86% Of Women More Likely To Make A First Purchase After Social Media Engagement

Although social media marketing has been a critical component of retail strategies in recent years, the impact on purchasing through the power of direct engagement with the consumer cannot be overstated.

As many as 86% of women shoppers say they are more likely to buy a brand they’ve never purchased when they begin to interact with that brand on social media, according to a survey from Influence Central.

Such engagement affects longer-term loyalty beyond prompting a first purchase: 87% say they are more likely to buy a brand more regularly that they check in or engage with on social media.

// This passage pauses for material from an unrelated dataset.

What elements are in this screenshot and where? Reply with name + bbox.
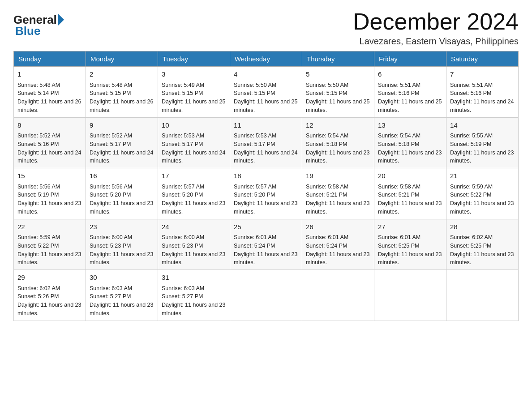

Along with the brand itself, product reviews and recommendations from third parties continue to serve as a guideline for how the modern female consumer shops. For example:

  • 82% of women consumers say the ability to glean insights and recommendations from social media channels has changed the way they gather opinions and information;

  • 81% of consumers say product reviews influence the way they shop; and

  • 72% say the ability to check social media recommendations takes the guesswork out of buying a new product.

The respondents also said the following social media shares influence the way they shop:

  • Recipes (60%);

  • Photos/videos/images (57%);

  • Testimonials (53%);

  • Reader comments (51%); and

  • Life hacks (42%).

To conduct the survey, Influence Central interviewed more than 400 women shoppers via an online questionnaire that looked at motivational trends for shopping behavior and how an increasingly connected environment affects shopping habits.

Articles And TV Ads Drive Awareness, But Not Purchase

While these social media tactics have been shown to be effective in prompting consumers to make their next purchase, retailers also have to be aware of how they position more traditional methods. For example, only 1.9% of these consumers say seeing a TV ad impacts their decision to buy the product, while just 2.2% decide to buy a product when seeing an article or mention of it in a newspaper or magazine.

This means that while these forms of media generate awareness for products, they don’t generate sales and should be used mostly to get the brand/merchandise on the consumer’s mind.